According to Mark Greenberg, a “Social and Emotional Learning” (SEL) pioneer at Penn State’s College of Health and Human Development “there is substantial evidence that this is doable. Research has shown that we can successfully teach children how to overcome and manage emotions such as fear, hatred, anger and anxiety. SEL programs have proven that children can develop lifelong abilities such as self-awareness, anger management, and impulse control, and positive qualities such as empathy and compassion.”

The approach of the Dalai Lama reflects the Buddhist view that the “true nature” of all beings is basically good, including an inherent capacity for compassion. These good qualities are seeds we all possess, and these seeds need only be cultivated to bloom into the unbiased and universal compassion that heals the world. We can educate people in order to sustain and nurture compassion. Proper education is very important. His faith is in human intelligence reason, and self-interest, albeit a higher self-interest.
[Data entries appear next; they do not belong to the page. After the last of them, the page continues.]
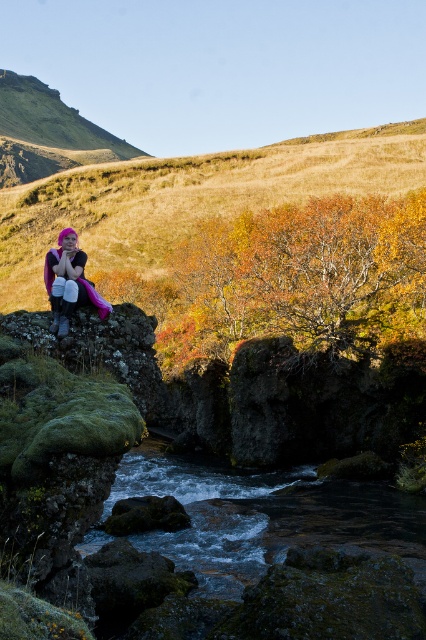 Between dark gray rocky stream at center and pink fabric at left, which one is positioned higher?

pink fabric at left is above.

Which is behind, point (215, 541) or point (55, 317)?

Positioned behind is point (215, 541).

Where is `dark gray rocky stream at center`? dark gray rocky stream at center is located at coordinates (264, 516). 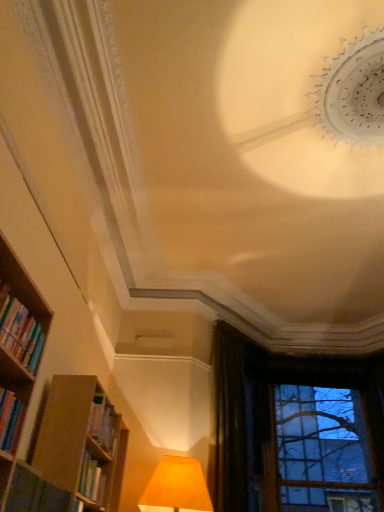 Question: From a real-world perspective, does hardcover books at left, the first book from the top, stand above dark velvet curtain at upper right?

Choices:
 (A) yes
 (B) no

Answer: (B)

Question: Does hardcover books at left, the second book ordered from the bottom, appear on the left side of dark velvet curtain at upper right?

Choices:
 (A) no
 (B) yes

Answer: (B)

Question: Is dark velvet curtain at upper right completely or partially inside hardcover books at left, the first book from the top?

Choices:
 (A) no
 (B) yes

Answer: (A)

Question: Can you confirm if hardcover books at left, the first book from the top, is bigger than dark velvet curtain at upper right?

Choices:
 (A) yes
 (B) no

Answer: (B)

Question: Is hardcover books at left, the second book ordered from the bottom, touching dark velvet curtain at upper right?

Choices:
 (A) no
 (B) yes

Answer: (A)

Question: Are hardcover books at left, the second book ordered from the bottom, and dark velvet curtain at upper right located far from each other?

Choices:
 (A) no
 (B) yes

Answer: (B)

Question: Considering the relative sizes of dark velvet curtain at upper right and transparent glass window at lower right in the image provided, is dark velvet curtain at upper right thinner than transparent glass window at lower right?

Choices:
 (A) no
 (B) yes

Answer: (B)

Question: Considering the relative sizes of dark velvet curtain at upper right and transparent glass window at lower right in the image provided, is dark velvet curtain at upper right wider than transparent glass window at lower right?

Choices:
 (A) no
 (B) yes

Answer: (A)

Question: Can you confirm if dark velvet curtain at upper right is taller than transparent glass window at lower right?

Choices:
 (A) no
 (B) yes

Answer: (B)

Question: Can you confirm if dark velvet curtain at upper right is bigger than transparent glass window at lower right?

Choices:
 (A) yes
 (B) no

Answer: (B)

Question: Is there a large distance between dark velvet curtain at upper right and transparent glass window at lower right?

Choices:
 (A) no
 (B) yes

Answer: (B)

Question: From a real-world perspective, is dark velvet curtain at upper right below transparent glass window at lower right?

Choices:
 (A) no
 (B) yes

Answer: (B)

Question: Would you say transparent glass window at lower right contains hardcover book at lower left, the second book when ordered from top to bottom?

Choices:
 (A) yes
 (B) no

Answer: (B) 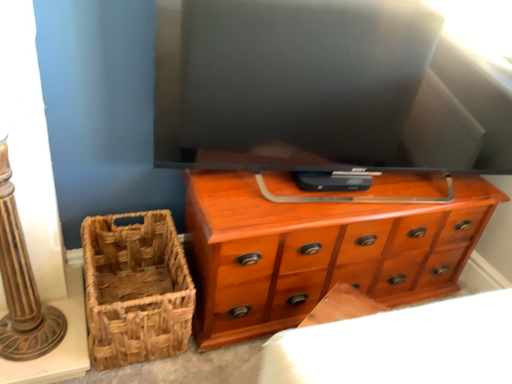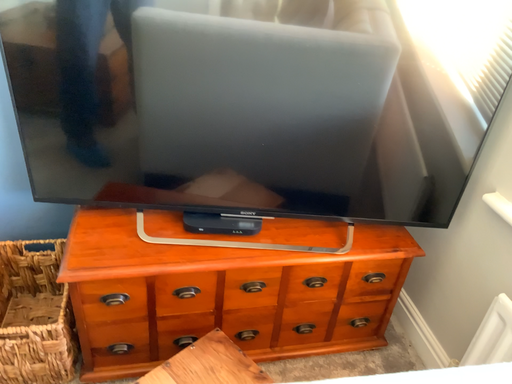 Question: Which way did the camera rotate in the video?

Choices:
 (A) rotated left
 (B) rotated right

Answer: (A) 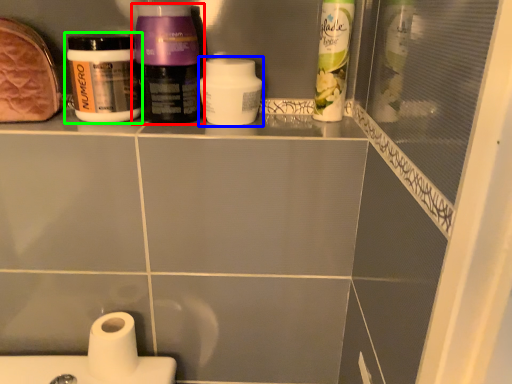 Question: Estimate the real-world distances between objects in this image. Which object is farther from bottle (highlighted by a red box), cleaning product (highlighted by a blue box) or bottle (highlighted by a green box)?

We can learn to be more compassionate because it makes sense.

Children understand this intuitively; I was told recently by a parent that when they were summoned into their child’s school for a Parent-Teacher Conference, the teacher stressed the importance of the helpfulness that their child spontaneously exhibited in the classroom toward fellow students who were not as accomplished academically as this student. We seek to foster this attitude of cooperation here at the Dojo through the Sempai Program, which is a natural complement to the sometimes competitive nature of the Curriculum Program. To thrive in our modern world it is necessary to know how to successfully cooperate as well as how to compete. In MuDoKai we seek to teach both of these important perspectives simultaneously.